* **Directions for this task**: Among the records below, find the line that has "شخص جشع ودنيء يريد إفساد حياتها."; from there, give the lines again exactly, and stop after the line that has "الله لزوجها من".

* **Stored records**:
[Start of Attachment]

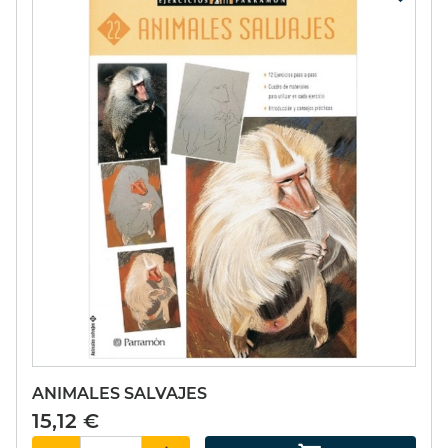
ANIMALES SALVAJES
15,12 €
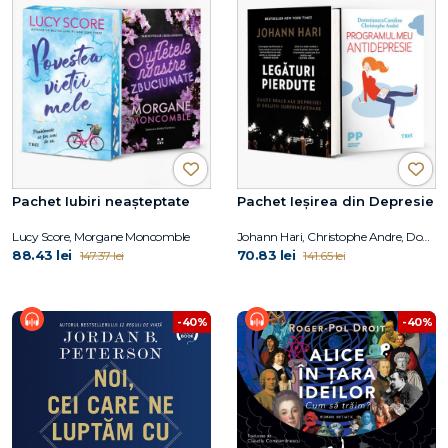
Pachet Iubiri neașteptate
Pachet Ieșirea din Depresie
Lucy Score, Morgane Moncomble
Johann Hari, Christophe Andre, Domnișoara Caroline
88.43 lei
70.83 lei
147.37 lei
141.65 lei
-40%
-40%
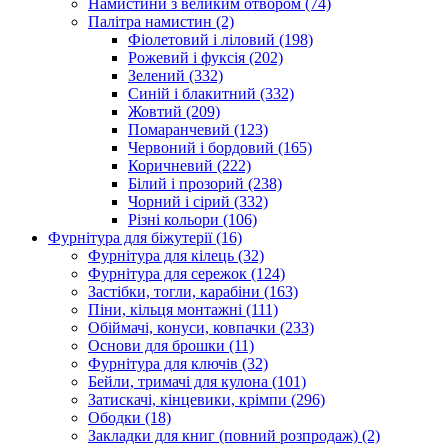
Намистини з великим отвором
(74)
Палітра намистин
(2)
Фіолетовий і ліловий
(198)
Рожевий і фуксія
(202)
Зелений
(332)
Синій і блакитний
(332)
Жовтий
(209)
Помаранчевий
(123)
Червоний і бордовий
(165)
Коричневий
(222)
Білий і прозорий
(238)
Чорний і сірий
(332)
Різні кольори
(106)
Фурнітура для біжутерії
(16)
Фурнітура для кілець
(32)
Фурнітура для сережок
(124)
Застібки, тогли, карабіни
(163)
Піни, кільця монтажні
(111)
Обіймачі, конуси, ковпачки
(233)
Основи для брошки
(11)
Фурнітура для ключів
(32)
Бейли, тримачі для кулона
(101)
Затискачі, кінцевики, крімпи
(296)
Ободки
(18)
Закладки для книг (повний розпродаж)
(2)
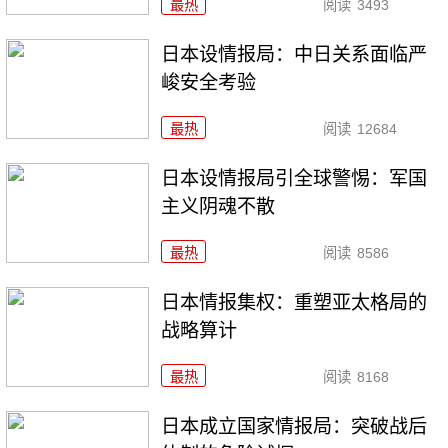
最热
阅读
3493
日本设情报局：中日关系面临严
峻安全考验
最热
阅读
12684
日本设情报局引全球警惕：军国
主义阴魂不散
最热
阅读
8586
日本情报集权：重塑亚太格局的
战略算计
最热
阅读
8168
日本成立国家情报局：突破战后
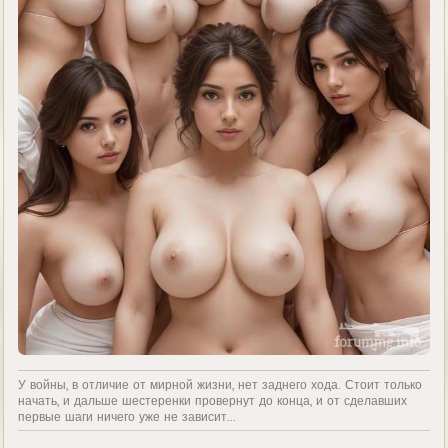
У войны, в отличие от мирной жизни, нет заднего хода. Стоит только
начать, и дальше шестеренки провернут до конца, и от сделавших
первые шаги ничего уже не зависит...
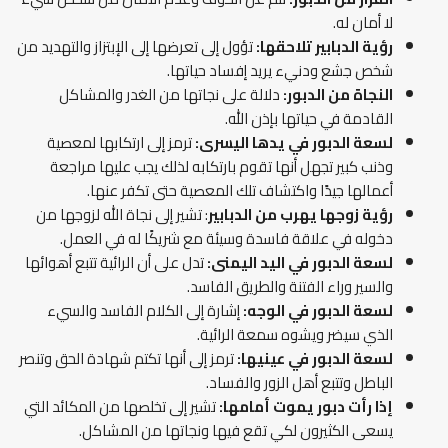
لا أمان له.
رؤية الدبابير تلاحقها:
تؤول إلى تعرضها إلى الإبتزاز والتهديد من
شخص جشع ودنيء يريد إفساد حياتها.
النجاة من الدبور:
دلالة على نجاتها من الغدر والمشاكل
القادمة في حياتها بإذن الله.
لسعة الدبور في يدها اليسرى:
ترمز إلى ارتكابها لمعصية
وذنب كبير تجهل أنها تقوم بارتكابه لذلك يجب عليها مراجعة
أعمالها جيدًا واكتشاف تلك المعصية حتى تكفر عنها.
رؤية زوجها يهرب من الدبابير
: تشير إلى نجاة الله لزوجها من
دخوله في علاقة فاسدة وسيئة مع شريكًا له في العمل.
لسعة الدبور في اليد اليمنى:
تدل على أن الرائية تتبع أهوائها
والسير وراء الفتنة والطريق الفاسد.
لسعة الدبور في الوجه:
إشارة إلى الكلام الفاسد والسيء
الذي سيضر ويشوه سمعة الرائية.
لسعة الدبور في عينيها:
ترمز إلى أنها تكتم شهادة الحق وتنصر
الباطل وتتبع أهل الزور والفساد.
إذا رأت دبور يموت أمامها:
تشير إلى تخلصها من المكائد التي
يسعى الكثيرون لكي تقع فيها ونجاتها من المشاكل.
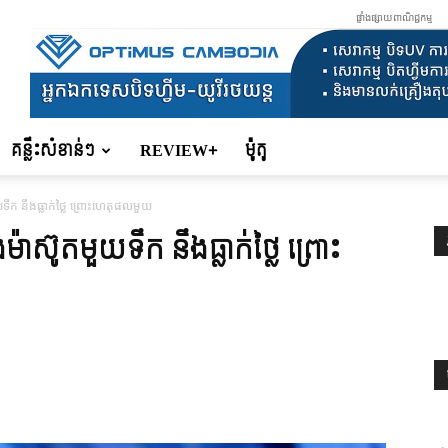
ផ្ទាំងផ្សាយពាណិជ្ជកម្ម
គន្លឹះសំខាន់ៗ
REVIEW+
ម៉ូតូ
ទឹក នឹងធ្លាក់ថ្លៃ ព្រោះហេតុផលមួយ
៉ាស៊ូតមួយទឹក នឹងធ្លាក់ថ្លៃ ព្រោះ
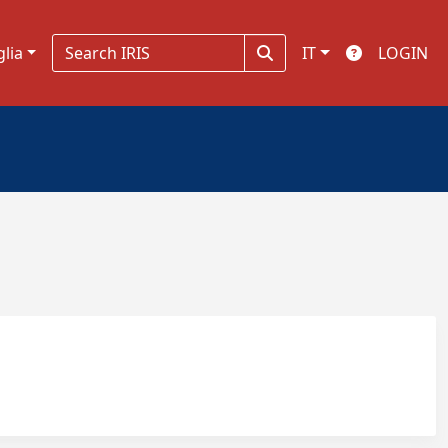
glia
IT
LOGIN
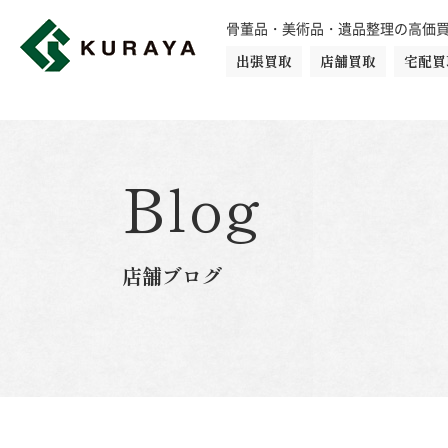
骨董品・美術品・遺品整理の高価
出張買取
店舗買取
宅配買
買取品目一覧
骨董品
切手
日本刀・鎧
Blog
ダイヤモンド
金・貴金属
店舗ブログ
楽器
カメラ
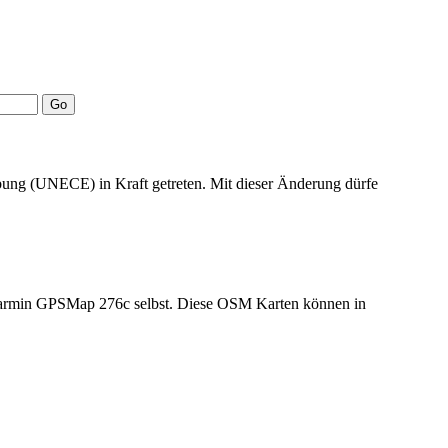
bung (UNECE) in Kraft getreten. Mit dieser Änderung dürfe
n Garmin GPSMap 276c selbst. Diese OSM Karten können in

[End of Attachment]

* **Finished exercise**:
شخص جشع ودنيء يريد إفساد حياتها.
النجاة من الدبور:
دلالة على نجاتها من الغدر والمشاكل
القادمة في حياتها بإذن الله.
لسعة الدبور في يدها اليسرى:
ترمز إلى ارتكابها لمعصية
وذنب كبير تجهل أنها تقوم بارتكابه لذلك يجب عليها مراجعة
أعمالها جيدًا واكتشاف تلك المعصية حتى تكفر عنها.
رؤية زوجها يهرب من الدبابير
: تشير إلى نجاة الله لزوجها من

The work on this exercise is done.